I Shall Not Die, But Live [לא אמות כי אחיה]
Abraham is living in the Soviet Union. He lost one son in WWI and a second son in the current world war. When the Nazis invade, a professor who works with Abraham tells him he is also Jewish. He plans to commit suicide in order to escape the Nazi's persecution. Abraham argues with him, asking him what about his daughter and grandchildren: Should they commit suicide as well? The professor thinks Abraham is safe because he managed to become one of the nation through the sacrifice of his children. They argue.
Jim the Lionhearted [Jim le téméraire]
Jim is a Jew who is haunted and obsessed by the Holocaust. Jim locks himself away in his bedroom and has hallucinations presented as dream-like scenes. Jim envisions Hitler, who becomes intrigued by the frightened Jew, as well as many of Hitler’s notorious colleagues. Ironically, Jim becomes a trusted confidant of the Führer. Based on his awareness of historic events, Jim warns Hitler about those who will plot against him. Eventually, only Jim and Hitler remain and battle to prevent each other’s suicide.
Sophie’s Choice
Based on the novel by William Styron, the opera tells the story of Sophie Zawistowski, a beautiful Polish immigrant now living in the U.S., who, in Auschwitz, was forced to choose between her son and her daughter’s survival. But this is not the only choice she has to make. Having survived the camp, she now has two lovers: Stingo and Nathan. Stingo wants a family with her. Nathan, her schizophrenic boyfriend, asks her to marry him. Sophie is forced once again to decide, but memories of her past choices haunt her, and she takes her final option, suicide.

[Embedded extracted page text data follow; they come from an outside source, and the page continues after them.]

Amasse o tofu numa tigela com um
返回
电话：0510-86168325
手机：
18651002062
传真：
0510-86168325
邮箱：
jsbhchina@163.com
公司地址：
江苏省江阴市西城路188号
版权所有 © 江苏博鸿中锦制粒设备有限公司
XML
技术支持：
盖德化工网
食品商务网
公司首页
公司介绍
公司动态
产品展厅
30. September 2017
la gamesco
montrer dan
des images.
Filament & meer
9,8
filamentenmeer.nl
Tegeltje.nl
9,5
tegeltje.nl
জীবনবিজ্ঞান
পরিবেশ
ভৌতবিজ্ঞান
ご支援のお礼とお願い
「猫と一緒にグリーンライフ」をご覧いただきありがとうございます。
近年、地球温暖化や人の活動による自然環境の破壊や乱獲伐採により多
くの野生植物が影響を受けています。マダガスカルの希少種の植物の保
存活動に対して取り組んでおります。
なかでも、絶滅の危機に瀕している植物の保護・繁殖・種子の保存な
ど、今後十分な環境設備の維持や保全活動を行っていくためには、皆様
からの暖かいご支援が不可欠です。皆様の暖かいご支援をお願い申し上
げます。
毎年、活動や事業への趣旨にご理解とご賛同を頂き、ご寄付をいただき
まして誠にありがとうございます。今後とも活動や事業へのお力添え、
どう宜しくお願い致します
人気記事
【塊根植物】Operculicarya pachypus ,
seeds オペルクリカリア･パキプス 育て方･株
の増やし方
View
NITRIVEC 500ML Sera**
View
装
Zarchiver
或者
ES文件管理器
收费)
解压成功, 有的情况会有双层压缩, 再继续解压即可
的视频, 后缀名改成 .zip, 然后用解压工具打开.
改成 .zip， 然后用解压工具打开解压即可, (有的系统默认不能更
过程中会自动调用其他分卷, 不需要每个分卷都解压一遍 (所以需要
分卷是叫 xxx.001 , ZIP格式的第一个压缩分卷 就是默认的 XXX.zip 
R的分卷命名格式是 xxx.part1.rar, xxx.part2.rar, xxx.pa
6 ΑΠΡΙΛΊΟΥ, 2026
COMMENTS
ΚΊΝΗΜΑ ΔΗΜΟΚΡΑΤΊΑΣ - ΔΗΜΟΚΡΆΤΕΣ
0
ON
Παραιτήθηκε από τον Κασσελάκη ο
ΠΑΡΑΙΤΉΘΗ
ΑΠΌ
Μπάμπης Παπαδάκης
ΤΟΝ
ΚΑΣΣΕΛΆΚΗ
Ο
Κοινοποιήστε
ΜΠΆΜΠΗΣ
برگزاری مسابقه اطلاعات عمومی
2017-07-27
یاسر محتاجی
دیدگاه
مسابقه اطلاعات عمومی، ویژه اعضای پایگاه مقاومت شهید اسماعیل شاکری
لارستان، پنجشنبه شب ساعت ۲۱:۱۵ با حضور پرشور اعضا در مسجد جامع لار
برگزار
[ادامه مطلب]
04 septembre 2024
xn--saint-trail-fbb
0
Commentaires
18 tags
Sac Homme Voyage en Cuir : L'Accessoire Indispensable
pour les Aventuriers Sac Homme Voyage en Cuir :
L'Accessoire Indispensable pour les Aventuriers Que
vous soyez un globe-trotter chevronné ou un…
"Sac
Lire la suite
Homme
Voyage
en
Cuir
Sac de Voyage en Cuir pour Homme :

The Black Swan [Der schwarze Schwan]
The son of an infamous concentration camp drama unsuccessfully attempts to reveal his father’s horrific past by staging a “play within a play” much in the same way Hamlet in Shakespeare’s drama attempts to unmask his stepfather Claudius as his father’s killer. The son’s failure leads to his suicide.
The Outsider
Also translated as The Man Oustide, dramatizes the despair of the disillusioned World War II German veteran from the Eastern front, Beckmann, who discovers upon his return home he has lost his wife and his home. He is rejected everywhere he turns and he seems to commits suicide in the Elbe River.